Task instructions: Filter the entries below, keeping every line that has the word "header".

·····

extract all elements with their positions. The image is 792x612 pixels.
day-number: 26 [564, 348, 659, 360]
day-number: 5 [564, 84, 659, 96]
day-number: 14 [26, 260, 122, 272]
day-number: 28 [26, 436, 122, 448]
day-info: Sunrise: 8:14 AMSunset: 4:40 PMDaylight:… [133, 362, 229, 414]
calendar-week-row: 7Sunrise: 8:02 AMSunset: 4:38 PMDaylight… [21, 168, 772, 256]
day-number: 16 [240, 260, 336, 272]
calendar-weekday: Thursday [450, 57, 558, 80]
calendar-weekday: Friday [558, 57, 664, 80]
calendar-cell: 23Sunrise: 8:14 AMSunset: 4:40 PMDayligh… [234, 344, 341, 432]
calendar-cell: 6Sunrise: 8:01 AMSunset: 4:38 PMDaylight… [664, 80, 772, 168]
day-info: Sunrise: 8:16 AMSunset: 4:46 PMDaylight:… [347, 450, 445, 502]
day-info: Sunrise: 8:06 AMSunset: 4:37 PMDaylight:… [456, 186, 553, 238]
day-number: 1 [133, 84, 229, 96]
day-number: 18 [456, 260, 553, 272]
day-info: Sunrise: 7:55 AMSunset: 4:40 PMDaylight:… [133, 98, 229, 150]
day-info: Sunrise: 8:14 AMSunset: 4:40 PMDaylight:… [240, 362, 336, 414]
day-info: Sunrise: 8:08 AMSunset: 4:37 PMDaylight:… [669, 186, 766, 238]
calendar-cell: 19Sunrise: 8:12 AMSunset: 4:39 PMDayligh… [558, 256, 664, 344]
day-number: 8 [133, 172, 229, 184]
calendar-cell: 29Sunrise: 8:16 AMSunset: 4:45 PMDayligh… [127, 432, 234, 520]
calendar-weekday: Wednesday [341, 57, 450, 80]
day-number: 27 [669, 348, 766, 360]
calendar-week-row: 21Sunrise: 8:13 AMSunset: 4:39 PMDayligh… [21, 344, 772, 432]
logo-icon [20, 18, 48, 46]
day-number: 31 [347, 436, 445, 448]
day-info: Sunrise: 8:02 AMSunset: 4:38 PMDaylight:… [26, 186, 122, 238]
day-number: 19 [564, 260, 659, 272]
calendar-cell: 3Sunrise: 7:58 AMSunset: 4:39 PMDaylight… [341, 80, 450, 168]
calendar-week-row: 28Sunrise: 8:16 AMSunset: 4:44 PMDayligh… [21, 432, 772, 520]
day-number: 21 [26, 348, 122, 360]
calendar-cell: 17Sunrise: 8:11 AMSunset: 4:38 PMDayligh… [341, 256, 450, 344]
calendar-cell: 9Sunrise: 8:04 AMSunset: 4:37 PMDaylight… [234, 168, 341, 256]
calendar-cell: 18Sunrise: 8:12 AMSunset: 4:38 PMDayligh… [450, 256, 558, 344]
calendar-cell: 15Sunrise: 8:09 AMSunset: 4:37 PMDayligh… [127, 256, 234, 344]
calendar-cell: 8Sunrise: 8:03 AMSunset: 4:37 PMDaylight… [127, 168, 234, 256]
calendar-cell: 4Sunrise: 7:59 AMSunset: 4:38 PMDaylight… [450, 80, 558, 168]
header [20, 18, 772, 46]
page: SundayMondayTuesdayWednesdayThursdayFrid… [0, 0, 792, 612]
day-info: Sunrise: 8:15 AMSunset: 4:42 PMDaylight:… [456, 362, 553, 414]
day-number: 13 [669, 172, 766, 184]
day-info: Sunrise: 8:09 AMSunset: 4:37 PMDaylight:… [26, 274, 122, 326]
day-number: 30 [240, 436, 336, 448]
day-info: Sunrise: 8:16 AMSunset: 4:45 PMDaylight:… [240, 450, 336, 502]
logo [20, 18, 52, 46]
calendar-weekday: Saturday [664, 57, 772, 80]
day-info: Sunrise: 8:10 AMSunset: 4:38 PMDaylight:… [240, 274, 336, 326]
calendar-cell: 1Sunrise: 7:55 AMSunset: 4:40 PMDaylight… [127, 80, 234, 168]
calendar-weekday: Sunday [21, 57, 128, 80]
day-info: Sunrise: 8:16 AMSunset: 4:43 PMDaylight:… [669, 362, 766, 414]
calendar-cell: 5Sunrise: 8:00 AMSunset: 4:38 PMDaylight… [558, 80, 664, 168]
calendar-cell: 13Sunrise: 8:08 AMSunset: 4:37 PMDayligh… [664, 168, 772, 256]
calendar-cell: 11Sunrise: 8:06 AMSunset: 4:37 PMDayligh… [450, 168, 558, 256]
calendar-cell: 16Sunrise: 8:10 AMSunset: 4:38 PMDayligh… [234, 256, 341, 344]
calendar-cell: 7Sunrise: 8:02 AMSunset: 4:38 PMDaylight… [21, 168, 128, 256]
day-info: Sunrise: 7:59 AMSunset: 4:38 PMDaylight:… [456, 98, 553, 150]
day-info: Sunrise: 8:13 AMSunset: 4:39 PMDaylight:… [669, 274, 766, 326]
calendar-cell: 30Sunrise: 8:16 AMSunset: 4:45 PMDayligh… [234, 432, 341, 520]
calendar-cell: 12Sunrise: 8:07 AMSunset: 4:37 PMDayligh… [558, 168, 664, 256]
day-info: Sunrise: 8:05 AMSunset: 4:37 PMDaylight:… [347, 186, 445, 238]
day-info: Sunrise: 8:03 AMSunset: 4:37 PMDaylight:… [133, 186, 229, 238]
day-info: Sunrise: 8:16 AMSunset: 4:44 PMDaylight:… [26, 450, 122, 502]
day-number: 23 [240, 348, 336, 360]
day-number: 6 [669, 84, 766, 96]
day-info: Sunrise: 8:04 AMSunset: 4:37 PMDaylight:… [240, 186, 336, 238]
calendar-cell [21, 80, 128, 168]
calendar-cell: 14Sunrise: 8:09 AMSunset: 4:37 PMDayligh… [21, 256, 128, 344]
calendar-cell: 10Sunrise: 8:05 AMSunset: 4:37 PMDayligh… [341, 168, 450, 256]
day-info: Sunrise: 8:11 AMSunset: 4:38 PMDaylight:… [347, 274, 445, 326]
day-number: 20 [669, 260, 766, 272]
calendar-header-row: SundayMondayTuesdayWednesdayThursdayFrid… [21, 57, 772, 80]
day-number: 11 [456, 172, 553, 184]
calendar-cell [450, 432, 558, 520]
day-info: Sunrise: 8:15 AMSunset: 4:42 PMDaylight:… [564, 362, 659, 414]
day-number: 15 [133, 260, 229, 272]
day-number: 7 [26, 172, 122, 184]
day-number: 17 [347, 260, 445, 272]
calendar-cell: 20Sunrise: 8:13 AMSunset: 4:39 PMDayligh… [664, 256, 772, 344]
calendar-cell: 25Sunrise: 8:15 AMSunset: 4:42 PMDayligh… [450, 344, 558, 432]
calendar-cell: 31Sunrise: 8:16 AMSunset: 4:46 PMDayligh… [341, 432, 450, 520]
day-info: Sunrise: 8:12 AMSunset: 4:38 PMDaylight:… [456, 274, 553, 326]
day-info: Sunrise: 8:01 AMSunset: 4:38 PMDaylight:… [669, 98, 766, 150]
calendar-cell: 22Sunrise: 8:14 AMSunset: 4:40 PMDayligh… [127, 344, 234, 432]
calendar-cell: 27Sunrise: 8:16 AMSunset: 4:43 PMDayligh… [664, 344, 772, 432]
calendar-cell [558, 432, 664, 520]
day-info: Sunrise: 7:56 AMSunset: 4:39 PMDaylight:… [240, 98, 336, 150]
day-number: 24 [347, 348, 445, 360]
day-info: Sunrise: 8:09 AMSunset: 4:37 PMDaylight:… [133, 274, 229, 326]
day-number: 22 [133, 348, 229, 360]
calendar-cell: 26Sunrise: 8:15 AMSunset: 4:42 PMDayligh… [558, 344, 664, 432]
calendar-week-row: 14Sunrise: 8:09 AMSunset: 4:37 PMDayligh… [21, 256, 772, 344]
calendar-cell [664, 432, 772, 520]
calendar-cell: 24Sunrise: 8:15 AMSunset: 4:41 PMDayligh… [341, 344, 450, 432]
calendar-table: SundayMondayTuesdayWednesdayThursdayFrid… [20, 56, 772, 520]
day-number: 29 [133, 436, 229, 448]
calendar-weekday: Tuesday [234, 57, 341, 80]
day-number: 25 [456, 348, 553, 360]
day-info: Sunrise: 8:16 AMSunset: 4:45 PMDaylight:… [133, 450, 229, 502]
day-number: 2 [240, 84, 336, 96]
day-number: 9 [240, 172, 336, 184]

·····

Exercise solution:
header [20, 18, 772, 46]
calendar-header-row: SundayMondayTuesdayWednesdayThursdayFrid… [21, 57, 772, 80]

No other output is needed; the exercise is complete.